Download a single executable and run it. ComboScan gives your standard warnings, then does the following (in order):

• Logs if the computer is in Normal Mode, Safe Mode, or Safe Mode with Networking. No more guessing!
  
• Creates a restore point (Normal Mode XP and Vista only). Will try to re-enable System Restore if it was disabled.
  
• Cleans Temporary Files, Downloaded Program Files, Internet Cache Files, and empties the Recycle Bin on all drives.
  
• Searches for HijackThis on the system. If it cannot find it, it will ask the user permission to download a copy from greyknight17.com. The user also has the option of telling ComboScan where their copy of HijackThis is if they have already downloaded it.
  
• Renames HijackThis based on the login name and gets a log using the /autolog parameter, closing both HijackThis and the Notepad without requiring interaction from the user.
  
• Lists out HJT entries that the user has hidden.
  
• Lists out HJT backups.
  
• Dumps file associations (similar to SREng) and will highlight in red if something doesn't match up.
  
• Dumps drivers (whitelisted) and tests for pe386/Rustock.
  
• Dumps services (again, whitelisted).
  
• Dumps the Scheduled Tasks folder.
  
• Prints files created in the past 30 days and files modified in the past 90 days, similar to ComboFix.
  
• Dumps various registry load points with whitelist (very similar to ComboFix).
  
• Gets basic system information, such as number of CPUs, memory usage, drive information (filesystem type, space).
  
• Dumps Security Center information (if appropriate).
  
• Dumps DOS environment variables.
  
• Lists all user profiles on the system (and says which are administrative accounts).
  
• Dumps Add/Remove programs, looking in both HKLM and HKCU. Common Microsoft entries are whitelisted.
  
• Turns off word wrap in Notepad.
  
• Unhides files and shows extensions.
  
• Opens the logs in Notepad for the user to post.
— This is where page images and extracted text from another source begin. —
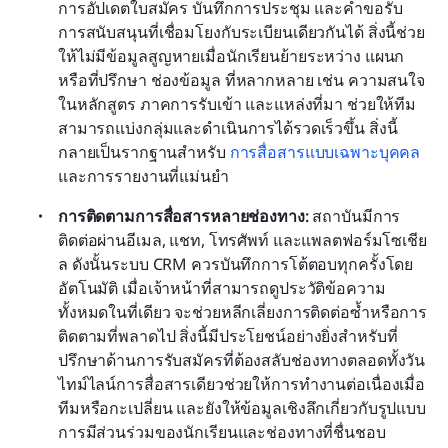
การอัปเดตใบสมัคร บันทึกการประชุม และคำขอรับ
การสนับสนุนที่เชื่อมโยงกับระเบียนเดียวกันได้ สิ่งนี้ช่วย
ให้ไม่มีข้อมูลสูญหายเมื่อนักเรียนย้ายระหว่าง แผนก 
หรือที่ปรึกษา ช่องข้อมูล ที่หลากหลาย เช่น ความสนใจ
ในหลักสูตร ภาคการรับเข้า และแหล่งที่มา ช่วยให้ทีม
สามารถแบ่งกลุ่มและดำเนินการได้รวดเร็วขึ้น สิ่งนี้
กลายเป็นรากฐานสำหรับ 
การสื่อสารแบบเฉพาะบุคคล
และการรายงานที่แม่นยำ
การติดตามการสื่อสารหลายช่องทาง:
 สถาบันมีการ
ติดต่อผ่านอีเมล, แชท, โทรศัพท์ และแพลตฟอร์มโซเชีย
ล ดังนั้นระบบ CRM ควรบันทึกการโต้ตอบทุกครั้งโดย
อัตโนมัติ เมื่อเจ้าหน้าที่สามารถดูประวัติข้อความ
ทั้งหมดในที่เดียว จะช่วยหลีกเลี่ยงการติดต่อซ้ำหรือการ
ติดตามที่พลาดไป สิ่งนี้มีประโยชน์อย่างยิ่งสำหรับที่
ปรึกษาด้านการรับสมัครที่ต้องสลับช่องทางตลอดทั้งวัน 
ไทม์ไลน์การสื่อสารเดียวช่วยให้การทำงานต่อเนื่องเมื่อ
ทีมหรือกะเปลี่ยน และยังให้ข้อมูลเชิงลึกเกี่ยวกับรูปแบบ
การมีส่วนร่วมของนักเรียนและช่องทางที่ชื่นชอบ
In all, it takes anywhere from 1-5 minutes to do all the above, depending on the system.

ComboScan produces two logs. The primary log contains everything up to and including the registry dump, and the supplementary log contains everything else. You can find both logs in C:\ComboScan.

Some additional notes:

If ComboScan downloads and installs HijackThis, installs it as %PROGRAMFILES%\HijackThis\HijackThis.exe and creates a shortcut on the Desktop.
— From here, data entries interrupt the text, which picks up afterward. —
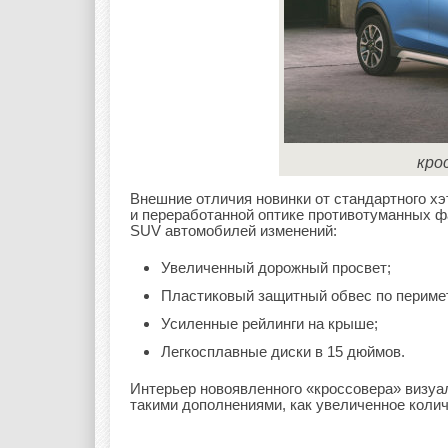
крос
Внешние отличия новинки от стандартного х
и переработанной оптике противотуманных ф
SUV автомобилей изменений:
Увеличенный дорожный просвет;
Пластиковый защитный обвес по перимет
Усиленные рейлинги на крыше;
Легкосплавные диски в 15 дюймов.
Интерьер новоявленного «кроссовера» визуа
такими дополнениями, как увеличенное колич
If ComboScan cannot download HijackThis and there is no local copy of HijackThis for ComboScan to use, ComboScan will produce a HijackThis-esque log. You will still need to install HijackThis or you will need to manually fix the system as ComboScan does not provide this ability.

There is a command switch, /config, that will allow you to pick and choose which modules you want ComboScan to use.

When ComboScan is run for the first time, it will produce a full set of logs. Each subsequent run will only produce a HijackThis log along with a file and registry dump (no restore point or cleanup is performed). If you want something else -- like the driver dump -- you will need to run ComboScan with /config. If you download and run a newer copy of ComboScan, it will produce a full set of logs again the first time the new copy is run.